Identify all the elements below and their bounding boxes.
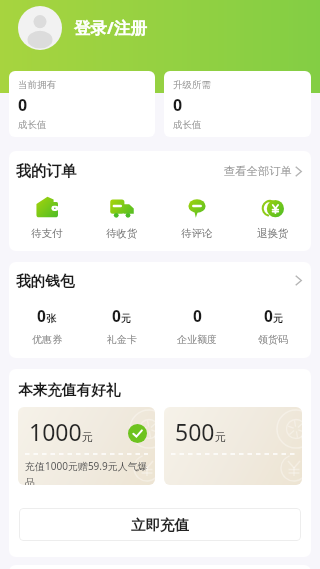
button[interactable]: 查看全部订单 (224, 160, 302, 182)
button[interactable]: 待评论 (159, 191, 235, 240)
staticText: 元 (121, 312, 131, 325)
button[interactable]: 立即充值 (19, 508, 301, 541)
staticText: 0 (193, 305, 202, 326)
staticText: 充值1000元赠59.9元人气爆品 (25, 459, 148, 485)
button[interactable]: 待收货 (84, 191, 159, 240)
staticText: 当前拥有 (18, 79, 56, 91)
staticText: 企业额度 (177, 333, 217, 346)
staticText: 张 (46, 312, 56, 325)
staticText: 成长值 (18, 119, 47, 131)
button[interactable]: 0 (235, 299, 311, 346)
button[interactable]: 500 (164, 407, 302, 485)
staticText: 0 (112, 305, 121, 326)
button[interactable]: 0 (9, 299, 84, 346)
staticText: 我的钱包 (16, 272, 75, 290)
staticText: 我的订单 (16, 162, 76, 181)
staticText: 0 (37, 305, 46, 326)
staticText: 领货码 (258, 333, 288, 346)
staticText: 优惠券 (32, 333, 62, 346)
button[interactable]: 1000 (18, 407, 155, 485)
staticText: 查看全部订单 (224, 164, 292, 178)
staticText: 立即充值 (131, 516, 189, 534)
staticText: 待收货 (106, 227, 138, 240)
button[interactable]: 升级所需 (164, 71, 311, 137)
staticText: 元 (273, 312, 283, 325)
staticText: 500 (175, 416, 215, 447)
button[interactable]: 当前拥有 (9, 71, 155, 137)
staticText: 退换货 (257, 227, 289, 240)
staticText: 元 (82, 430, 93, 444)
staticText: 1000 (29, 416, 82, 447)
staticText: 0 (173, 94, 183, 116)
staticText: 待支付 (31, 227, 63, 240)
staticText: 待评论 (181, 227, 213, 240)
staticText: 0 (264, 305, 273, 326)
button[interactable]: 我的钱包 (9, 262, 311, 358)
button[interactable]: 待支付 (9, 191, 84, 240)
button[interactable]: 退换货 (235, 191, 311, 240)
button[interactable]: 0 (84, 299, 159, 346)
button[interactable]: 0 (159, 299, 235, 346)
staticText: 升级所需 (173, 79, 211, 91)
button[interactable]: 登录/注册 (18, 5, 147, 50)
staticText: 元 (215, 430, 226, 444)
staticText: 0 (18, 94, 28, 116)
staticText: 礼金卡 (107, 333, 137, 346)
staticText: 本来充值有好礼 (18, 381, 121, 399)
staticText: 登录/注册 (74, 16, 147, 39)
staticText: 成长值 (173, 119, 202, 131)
================
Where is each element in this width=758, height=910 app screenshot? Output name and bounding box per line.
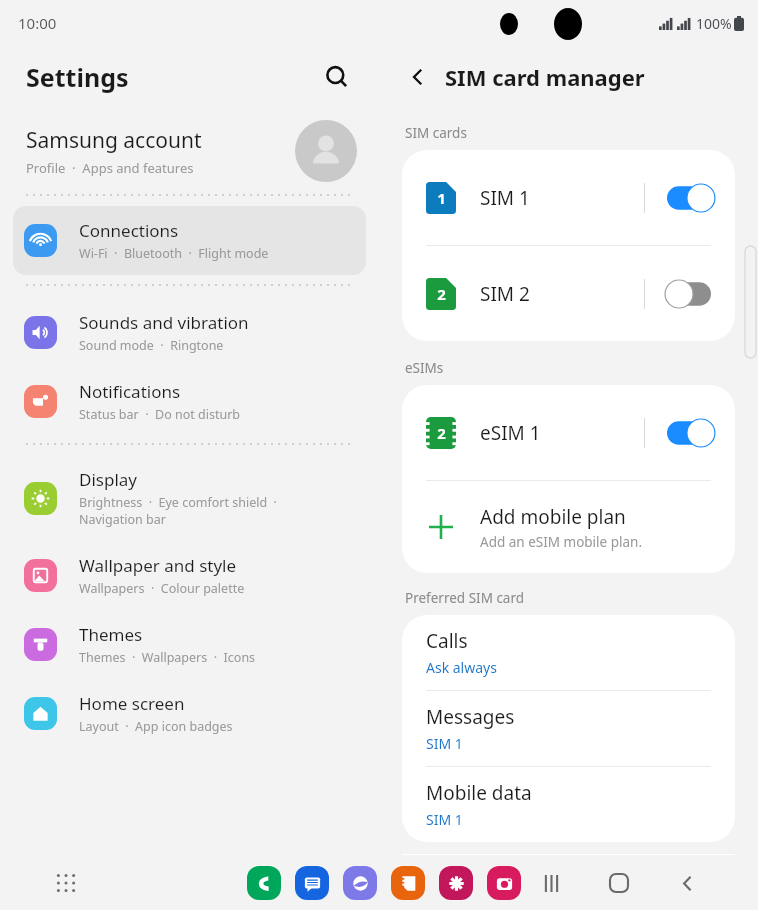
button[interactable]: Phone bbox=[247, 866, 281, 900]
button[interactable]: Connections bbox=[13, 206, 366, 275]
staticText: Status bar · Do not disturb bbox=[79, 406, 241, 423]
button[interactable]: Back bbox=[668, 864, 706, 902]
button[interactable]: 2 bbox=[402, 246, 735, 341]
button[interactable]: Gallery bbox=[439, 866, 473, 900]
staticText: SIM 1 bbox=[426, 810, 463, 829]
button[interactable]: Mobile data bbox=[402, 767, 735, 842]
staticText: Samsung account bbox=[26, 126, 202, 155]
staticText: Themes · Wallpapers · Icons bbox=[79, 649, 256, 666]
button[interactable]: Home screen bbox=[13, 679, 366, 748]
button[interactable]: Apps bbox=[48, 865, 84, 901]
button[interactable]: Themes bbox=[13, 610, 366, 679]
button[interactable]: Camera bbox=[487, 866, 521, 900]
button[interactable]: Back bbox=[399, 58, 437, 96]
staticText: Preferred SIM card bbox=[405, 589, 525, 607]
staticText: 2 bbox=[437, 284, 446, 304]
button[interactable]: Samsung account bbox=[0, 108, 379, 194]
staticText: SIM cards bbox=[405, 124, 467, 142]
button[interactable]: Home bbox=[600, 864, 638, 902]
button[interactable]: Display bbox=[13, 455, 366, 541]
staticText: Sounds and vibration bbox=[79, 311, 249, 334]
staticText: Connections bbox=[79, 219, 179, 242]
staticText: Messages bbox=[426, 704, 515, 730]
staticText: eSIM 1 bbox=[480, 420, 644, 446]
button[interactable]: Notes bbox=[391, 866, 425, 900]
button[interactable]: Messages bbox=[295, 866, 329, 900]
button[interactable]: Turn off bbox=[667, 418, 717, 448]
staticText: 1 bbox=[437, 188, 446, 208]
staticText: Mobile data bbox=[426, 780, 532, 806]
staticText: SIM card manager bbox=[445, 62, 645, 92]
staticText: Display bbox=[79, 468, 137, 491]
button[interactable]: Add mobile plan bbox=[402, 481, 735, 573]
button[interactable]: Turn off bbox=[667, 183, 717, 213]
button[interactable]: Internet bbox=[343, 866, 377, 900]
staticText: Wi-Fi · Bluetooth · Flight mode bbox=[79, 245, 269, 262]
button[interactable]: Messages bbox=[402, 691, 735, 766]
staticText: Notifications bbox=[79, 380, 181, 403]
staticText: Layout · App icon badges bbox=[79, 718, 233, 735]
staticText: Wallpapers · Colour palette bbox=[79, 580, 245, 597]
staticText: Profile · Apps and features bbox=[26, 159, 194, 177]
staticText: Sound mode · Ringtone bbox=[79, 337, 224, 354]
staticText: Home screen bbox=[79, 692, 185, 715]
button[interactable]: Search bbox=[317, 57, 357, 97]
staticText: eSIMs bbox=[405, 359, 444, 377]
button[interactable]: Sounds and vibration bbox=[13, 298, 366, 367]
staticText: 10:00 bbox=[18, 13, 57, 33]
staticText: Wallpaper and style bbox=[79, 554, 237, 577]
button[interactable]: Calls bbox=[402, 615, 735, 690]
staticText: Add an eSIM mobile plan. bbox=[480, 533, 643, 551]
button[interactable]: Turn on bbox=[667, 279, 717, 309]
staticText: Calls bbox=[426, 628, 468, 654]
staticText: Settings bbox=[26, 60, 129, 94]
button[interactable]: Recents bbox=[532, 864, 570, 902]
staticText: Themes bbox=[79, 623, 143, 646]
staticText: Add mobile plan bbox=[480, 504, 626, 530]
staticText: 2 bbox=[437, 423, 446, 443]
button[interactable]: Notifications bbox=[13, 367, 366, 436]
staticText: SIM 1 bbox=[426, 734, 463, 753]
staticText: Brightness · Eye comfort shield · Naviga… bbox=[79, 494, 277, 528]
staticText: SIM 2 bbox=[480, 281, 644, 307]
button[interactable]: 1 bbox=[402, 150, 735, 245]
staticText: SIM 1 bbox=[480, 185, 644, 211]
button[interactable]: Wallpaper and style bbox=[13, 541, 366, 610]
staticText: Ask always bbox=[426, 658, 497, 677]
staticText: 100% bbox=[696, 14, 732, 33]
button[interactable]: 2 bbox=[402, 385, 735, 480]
================
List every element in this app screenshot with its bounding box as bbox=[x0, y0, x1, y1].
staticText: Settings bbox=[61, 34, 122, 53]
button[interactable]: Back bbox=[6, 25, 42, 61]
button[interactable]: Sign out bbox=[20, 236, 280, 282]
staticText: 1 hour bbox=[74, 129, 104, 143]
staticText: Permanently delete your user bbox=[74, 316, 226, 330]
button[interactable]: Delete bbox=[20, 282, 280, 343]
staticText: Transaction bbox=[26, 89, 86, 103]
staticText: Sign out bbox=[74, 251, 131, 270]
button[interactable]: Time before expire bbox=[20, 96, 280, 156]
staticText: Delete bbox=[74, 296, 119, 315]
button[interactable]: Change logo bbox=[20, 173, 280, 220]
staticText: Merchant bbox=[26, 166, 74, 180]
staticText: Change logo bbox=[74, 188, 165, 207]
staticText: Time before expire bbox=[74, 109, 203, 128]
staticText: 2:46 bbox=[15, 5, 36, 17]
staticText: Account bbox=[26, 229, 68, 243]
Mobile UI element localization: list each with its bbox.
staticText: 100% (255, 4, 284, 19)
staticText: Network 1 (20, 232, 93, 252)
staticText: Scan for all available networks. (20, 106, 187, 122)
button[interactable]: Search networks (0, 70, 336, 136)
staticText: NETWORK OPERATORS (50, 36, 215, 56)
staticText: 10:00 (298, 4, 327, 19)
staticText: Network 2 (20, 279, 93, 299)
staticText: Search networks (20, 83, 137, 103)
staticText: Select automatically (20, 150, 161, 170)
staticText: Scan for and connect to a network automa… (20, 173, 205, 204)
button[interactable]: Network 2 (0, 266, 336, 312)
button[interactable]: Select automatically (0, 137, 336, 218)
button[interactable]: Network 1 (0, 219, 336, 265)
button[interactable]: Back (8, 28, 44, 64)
================
## INSTRUCTIONS TO FOLLOW
Find each line in the records holding the string "Connections" and show it.

## TASK ANSWER
button[interactable]: Connections bbox=[13, 206, 366, 275]
staticText: Connections bbox=[79, 219, 179, 242]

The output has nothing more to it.